I planned a few different lighting scenarios for Jukka. I wanted to incorporate an idea of being on stage for him and figured I'd have a gridded key light for him to that effect. Not from camera axis, which is where the audience would see spotlights on stage, but from the side because we were not on stage, we just had a seamless. And I would light him from the front later, so why not go for something else for now?

Key is a gridded speedlight from camera left. Also camera left and on a boom arm is another gridded speedlight for rim/hair light. Why left and not right for classic crosslighting? His signature coiffure is on camera left. The hair light is pretty subtle here, but I'd miss it if it wasn't there.

A tighter shot in the same set-up.

I then set up a gridded softbox for a softer key light and turned the hair light into a background light, still a gridded speedlight. Jukka is pretty animated as it is and in a photo shoot he turns it up a few notches. I didn't give him too much space, lighting wise, as he would easily step out of the key light and into the shadows and he also had to stay kind of put in terms of the background light. But animated he would be.

He threw his hat in the air, Buster Keaton style, and caught it on his head. Instant gold.

A word on color grading: I added some color grading to these images in Photoshop. I desaturated the color subtly, then pushed the hues slightly to blue for cooling effect and added a little more contrast. It gave these some extra snap.

This time hatless. See what I mean about the signature coiffure? It's been always like this.

Next, I lit him from above the camera with just a gridded softbox. This gave him plenty of light in front of the seamless and he could get some moves happening. People seem to be dancing in my sittings, even when I don't specifically ask them to. Image at the top of the post is from this set-up.

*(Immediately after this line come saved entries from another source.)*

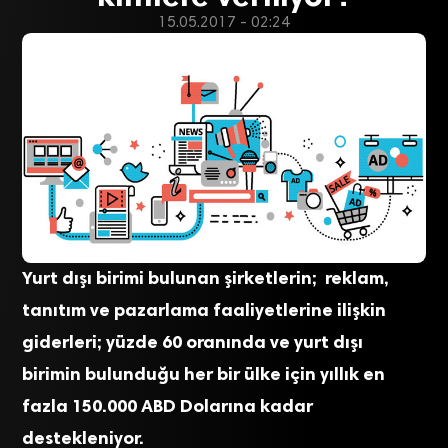
15.05.2017 - 02:24
Yurt dışı birimi bulunan şirketlerin; reklam,
tanıtım ve pazarlama faaliyetlerine ilişkin
giderleri; yüzde 60 oranında ve yurt dışı
birimin bulunduğu her bir ülke için yıllık en
fazla 150.000 ABD Dolarına kadar
destekleniyor.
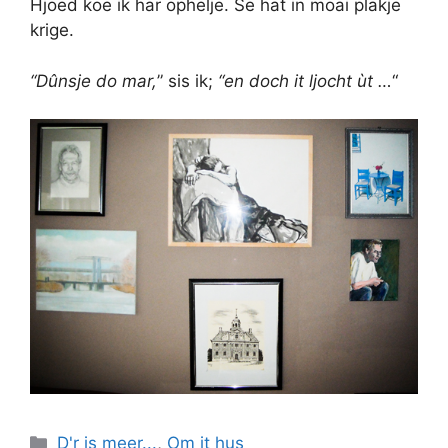
Hjoed koe ik har ophelje. Se hat in moai plakje
krige.
“Dûnsje do mar,
” sis ik;
“en doch it ljocht ùt …
“
Categories
D'r is meer...
,
Om it hus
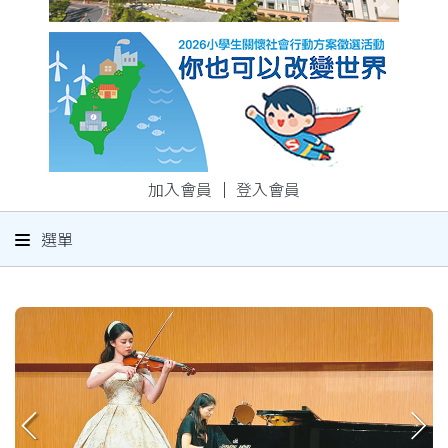
加入會員
｜
登入會員
選單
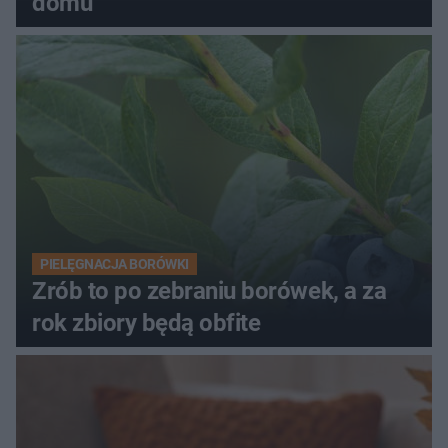
domu
PIELĘGNACJA BORÓWKI
Zrób to po zebraniu borówek, a za
rok zbiory będą obfite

I got in a little closer as well:

I wanted to get an image of Jukka that would somehow incorporate that instantly recognizable hairdo, something that could be the only element in the image you'd see and still know it's him. Early on in our session I tried a straight silhouette shot of him, with just a gridded light on the background and him positioned smack dab in the middle of the circle of light and in profile. They worked in the sense that it did the thing I wanted, but it didn't really look that special.

As I was building my light for the final set-up of the day, I put him up against a black collapsible backdrop and gave him first a kicker and then a background light. I noticed in the test shot that this was actually looking pretty cool, so I came away with this:

Much stronger than what I first tried, which was a black&white silhouette in a bright circle, kind of comic-booky.

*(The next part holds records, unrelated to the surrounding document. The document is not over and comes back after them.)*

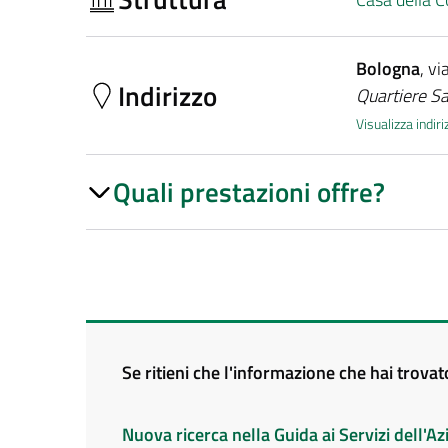
Bologna
, vi
Indirizzo
Quartiere S
Visualizza indi
Quali prestazioni offre?
Se ritieni che l'informazione che hai trova
Nuova ricerca nella Guida ai Servizi dell'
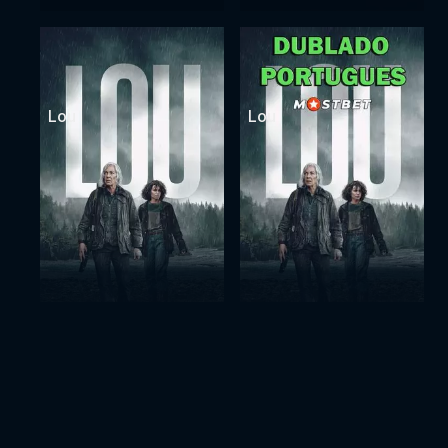
Lou
Lou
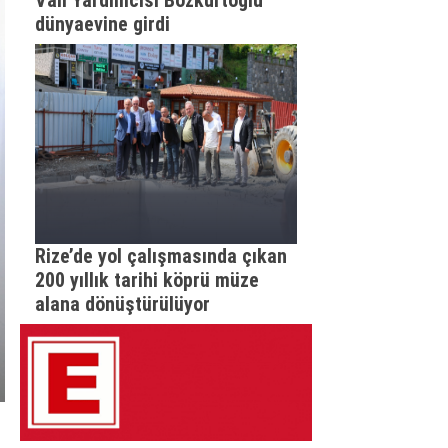
Vali Yardımcısı Bozkurtoğlu
dünyaevine girdi
Rize’de yol çalışmasında çıkan
200 yıllık tarihi köprü müze
alana dönüştürülüyor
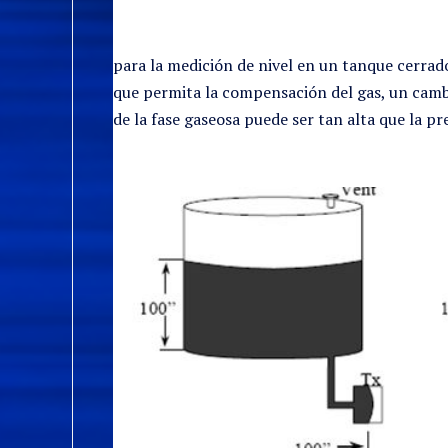
para la medición de nivel en un tanque cerrado 
que permita la compensación del gas, un cambi
de la fase gaseosa puede ser tan alta que la pr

For all his high energy and fun times on set I still wanted to make a quiet portrait of him as well, which was what I was going for as I was building this last lighting scenario. After the kicker and the background light I put up the gridded softbox as his key light, camera right.

For this I ended up ditching the background light because it was too much like a school portrait. We also did away with the hat.

And there you have it. Two hours in the studio and we were good to go!